■ Aim of the task ■
Give a verbatim quotation of every record.

********

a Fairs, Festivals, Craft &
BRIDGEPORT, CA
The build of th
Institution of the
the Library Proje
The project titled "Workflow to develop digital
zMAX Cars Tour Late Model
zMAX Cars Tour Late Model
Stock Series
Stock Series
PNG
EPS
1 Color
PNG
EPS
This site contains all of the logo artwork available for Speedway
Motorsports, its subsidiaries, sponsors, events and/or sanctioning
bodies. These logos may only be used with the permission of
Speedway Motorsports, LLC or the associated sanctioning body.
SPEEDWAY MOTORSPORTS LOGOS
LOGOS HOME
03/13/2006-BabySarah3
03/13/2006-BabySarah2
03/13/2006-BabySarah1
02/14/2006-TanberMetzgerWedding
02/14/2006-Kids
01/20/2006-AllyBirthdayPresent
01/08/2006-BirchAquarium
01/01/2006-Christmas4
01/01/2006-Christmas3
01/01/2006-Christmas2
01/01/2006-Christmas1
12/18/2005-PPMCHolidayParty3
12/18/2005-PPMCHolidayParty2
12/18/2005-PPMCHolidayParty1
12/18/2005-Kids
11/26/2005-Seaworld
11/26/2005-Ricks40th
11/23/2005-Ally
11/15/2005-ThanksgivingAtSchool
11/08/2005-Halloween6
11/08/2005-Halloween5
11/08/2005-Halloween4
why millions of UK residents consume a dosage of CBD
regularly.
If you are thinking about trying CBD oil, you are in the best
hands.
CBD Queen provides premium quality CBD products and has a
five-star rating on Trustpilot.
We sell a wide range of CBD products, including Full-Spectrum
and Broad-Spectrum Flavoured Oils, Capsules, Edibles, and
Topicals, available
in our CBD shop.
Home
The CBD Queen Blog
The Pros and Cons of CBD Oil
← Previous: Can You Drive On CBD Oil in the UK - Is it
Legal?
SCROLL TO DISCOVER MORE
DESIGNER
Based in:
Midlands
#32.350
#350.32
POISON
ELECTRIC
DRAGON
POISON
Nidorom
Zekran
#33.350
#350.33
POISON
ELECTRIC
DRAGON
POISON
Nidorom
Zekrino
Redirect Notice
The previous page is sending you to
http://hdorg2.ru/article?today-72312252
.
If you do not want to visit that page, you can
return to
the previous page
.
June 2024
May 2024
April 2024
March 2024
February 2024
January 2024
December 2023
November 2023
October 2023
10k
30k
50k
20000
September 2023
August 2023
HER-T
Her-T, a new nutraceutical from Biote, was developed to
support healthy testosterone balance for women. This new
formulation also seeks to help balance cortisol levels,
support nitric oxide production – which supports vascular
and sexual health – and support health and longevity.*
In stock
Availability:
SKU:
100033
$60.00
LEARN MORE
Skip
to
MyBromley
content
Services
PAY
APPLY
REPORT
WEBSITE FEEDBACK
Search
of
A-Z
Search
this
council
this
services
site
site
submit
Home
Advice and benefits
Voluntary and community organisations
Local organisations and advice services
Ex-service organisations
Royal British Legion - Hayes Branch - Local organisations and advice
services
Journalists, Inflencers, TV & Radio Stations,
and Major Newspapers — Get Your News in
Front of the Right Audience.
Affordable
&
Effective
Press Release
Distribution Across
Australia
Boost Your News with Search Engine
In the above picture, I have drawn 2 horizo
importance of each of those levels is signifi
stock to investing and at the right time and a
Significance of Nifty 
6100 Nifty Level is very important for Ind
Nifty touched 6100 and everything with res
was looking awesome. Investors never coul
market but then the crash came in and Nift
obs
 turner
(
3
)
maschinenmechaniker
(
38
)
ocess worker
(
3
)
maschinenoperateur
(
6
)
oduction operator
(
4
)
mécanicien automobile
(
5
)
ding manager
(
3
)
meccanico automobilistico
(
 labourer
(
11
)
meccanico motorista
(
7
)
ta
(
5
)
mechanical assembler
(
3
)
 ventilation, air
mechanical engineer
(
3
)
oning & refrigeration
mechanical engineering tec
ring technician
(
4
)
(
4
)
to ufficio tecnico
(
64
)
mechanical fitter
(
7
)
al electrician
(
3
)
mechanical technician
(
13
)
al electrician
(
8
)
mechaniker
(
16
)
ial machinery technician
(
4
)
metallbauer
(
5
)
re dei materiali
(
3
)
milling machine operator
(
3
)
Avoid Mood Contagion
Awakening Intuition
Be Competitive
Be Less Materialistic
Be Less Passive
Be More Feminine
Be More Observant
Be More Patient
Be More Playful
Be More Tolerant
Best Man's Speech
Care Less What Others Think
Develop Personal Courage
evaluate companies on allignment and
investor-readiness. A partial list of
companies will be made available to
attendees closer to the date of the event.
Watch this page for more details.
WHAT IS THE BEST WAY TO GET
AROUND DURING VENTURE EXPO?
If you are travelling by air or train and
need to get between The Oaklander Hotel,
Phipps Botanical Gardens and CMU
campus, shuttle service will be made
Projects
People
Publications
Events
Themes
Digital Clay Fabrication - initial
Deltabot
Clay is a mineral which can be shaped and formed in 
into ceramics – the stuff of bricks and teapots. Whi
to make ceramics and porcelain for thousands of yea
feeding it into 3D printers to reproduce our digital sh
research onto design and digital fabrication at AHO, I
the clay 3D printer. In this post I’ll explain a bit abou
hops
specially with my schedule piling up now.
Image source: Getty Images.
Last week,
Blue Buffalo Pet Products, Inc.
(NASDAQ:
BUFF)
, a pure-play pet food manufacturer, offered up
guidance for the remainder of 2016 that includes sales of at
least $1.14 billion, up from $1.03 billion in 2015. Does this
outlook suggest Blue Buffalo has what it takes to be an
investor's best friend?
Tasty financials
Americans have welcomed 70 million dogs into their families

********

■ Final answer ■
a Fairs, Festivals, Craft &
BRIDGEPORT, CA
The build of th
Institution of the
the Library Proje
The project titled "Workflow to develop digital
zMAX Cars Tour Late Model
zMAX Cars Tour Late Model
Stock Series
Stock Series
PNG
EPS
1 Color
PNG
EPS
This site contains all of the logo artwork available for Speedway
Motorsports, its subsidiaries, sponsors, events and/or sanctioning
bodies. These logos may only be used with the permission of
Speedway Motorsports, LLC or the associated sanctioning body.
SPEEDWAY MOTORSPORTS LOGOS
LOGOS HOME
03/13/2006-BabySarah3
03/13/2006-BabySarah2
03/13/2006-BabySarah1
02/14/2006-TanberMetzgerWedding
02/14/2006-Kids
01/20/2006-AllyBirthdayPresent
01/08/2006-BirchAquarium
01/01/2006-Christmas4
01/01/2006-Christmas3
01/01/2006-Christmas2
01/01/2006-Christmas1
12/18/2005-PPMCHolidayParty3
12/18/2005-PPMCHolidayParty2
12/18/2005-PPMCHolidayParty1
12/18/2005-Kids
11/26/2005-Seaworld
11/26/2005-Ricks40th
11/23/2005-Ally
11/15/2005-ThanksgivingAtSchool
11/08/2005-Halloween6
11/08/2005-Halloween5
11/08/2005-Halloween4
why millions of UK residents consume a dosage of CBD
regularly.
If you are thinking about trying CBD oil, you are in the best
hands.
CBD Queen provides premium quality CBD products and has a
five-star rating on Trustpilot.
We sell a wide range of CBD products, including Full-Spectrum
and Broad-Spectrum Flavoured Oils, Capsules, Edibles, and
Topicals, available
in our CBD shop.
Home
The CBD Queen Blog
The Pros and Cons of CBD Oil
← Previous: Can You Drive On CBD Oil in the UK - Is it
Legal?
SCROLL TO DISCOVER MORE
DESIGNER
Based in:
Midlands
#32.350
#350.32
POISON
ELECTRIC
DRAGON
POISON
Nidorom
Zekran
#33.350
#350.33
POISON
ELECTRIC
DRAGON
POISON
Nidorom
Zekrino
Redirect Notice
The previous page is sending you to
http://hdorg2.ru/article?today-72312252
.
If you do not want to visit that page, you can
return to
the previous page
.
June 2024
May 2024
April 2024
March 2024
February 2024
January 2024
December 2023
November 2023
October 2023
10k
30k
50k
20000
September 2023
August 2023
HER-T
Her-T, a new nutraceutical from Biote, was developed to
support healthy testosterone balance for women. This new
formulation also seeks to help balance cortisol levels,
support nitric oxide production – which supports vascular
and sexual health – and support health and longevity.*
In stock
Availability:
SKU:
100033
$60.00
LEARN MORE
Skip
to
MyBromley
content
Services
PAY
APPLY
REPORT
WEBSITE FEEDBACK
Search
of
A-Z
Search
this
council
this
services
site
site
submit
Home
Advice and benefits
Voluntary and community organisations
Local organisations and advice services
Ex-service organisations
Royal British Legion - Hayes Branch - Local organisations and advice
services
Journalists, Inflencers, TV & Radio Stations,
and Major Newspapers — Get Your News in
Front of the Right Audience.
Affordable
&
Effective
Press Release
Distribution Across
Australia
Boost Your News with Search Engine
In the above picture, I have drawn 2 horizo
importance of each of those levels is signifi
stock to investing and at the right time and a
Significance of Nifty 
6100 Nifty Level is very important for Ind
Nifty touched 6100 and everything with res
was looking awesome. Investors never coul
market but then the crash came in and Nift
obs
 turner
(
3
)
maschinenmechaniker
(
38
)
ocess worker
(
3
)
maschinenoperateur
(
6
)
oduction operator
(
4
)
mécanicien automobile
(
5
)
ding manager
(
3
)
meccanico automobilistico
(
 labourer
(
11
)
meccanico motorista
(
7
)
ta
(
5
)
mechanical assembler
(
3
)
 ventilation, air
mechanical engineer
(
3
)
oning & refrigeration
mechanical engineering tec
ring technician
(
4
)
(
4
)
to ufficio tecnico
(
64
)
mechanical fitter
(
7
)
al electrician
(
3
)
mechanical technician
(
13
)
al electrician
(
8
)
mechaniker
(
16
)
ial machinery technician
(
4
)
metallbauer
(
5
)
re dei materiali
(
3
)
milling machine operator
(
3
)
Avoid Mood Contagion
Awakening Intuition
Be Competitive
Be Less Materialistic
Be Less Passive
Be More Feminine
Be More Observant
Be More Patient
Be More Playful
Be More Tolerant
Best Man's Speech
Care Less What Others Think
Develop Personal Courage
evaluate companies on allignment and
investor-readiness. A partial list of
companies will be made available to
attendees closer to the date of the event.
Watch this page for more details.
WHAT IS THE BEST WAY TO GET
AROUND DURING VENTURE EXPO?
If you are travelling by air or train and
need to get between The Oaklander Hotel,
Phipps Botanical Gardens and CMU
campus, shuttle service will be made
Projects
People
Publications
Events
Themes
Digital Clay Fabrication - initial
Deltabot
Clay is a mineral which can be shaped and formed in 
into ceramics – the stuff of bricks and teapots. Whi
to make ceramics and porcelain for thousands of yea
feeding it into 3D printers to reproduce our digital sh
research onto design and digital fabrication at AHO, I
the clay 3D printer. In this post I’ll explain a bit abou
hops
specially with my schedule piling up now.
Image source: Getty Images.
Last week,
Blue Buffalo Pet Products, Inc.
(NASDAQ:
BUFF)
, a pure-play pet food manufacturer, offered up
guidance for the remainder of 2016 that includes sales of at
least $1.14 billion, up from $1.03 billion in 2015. Does this
outlook suggest Blue Buffalo has what it takes to be an
investor's best friend?
Tasty financials
Americans have welcomed 70 million dogs into their families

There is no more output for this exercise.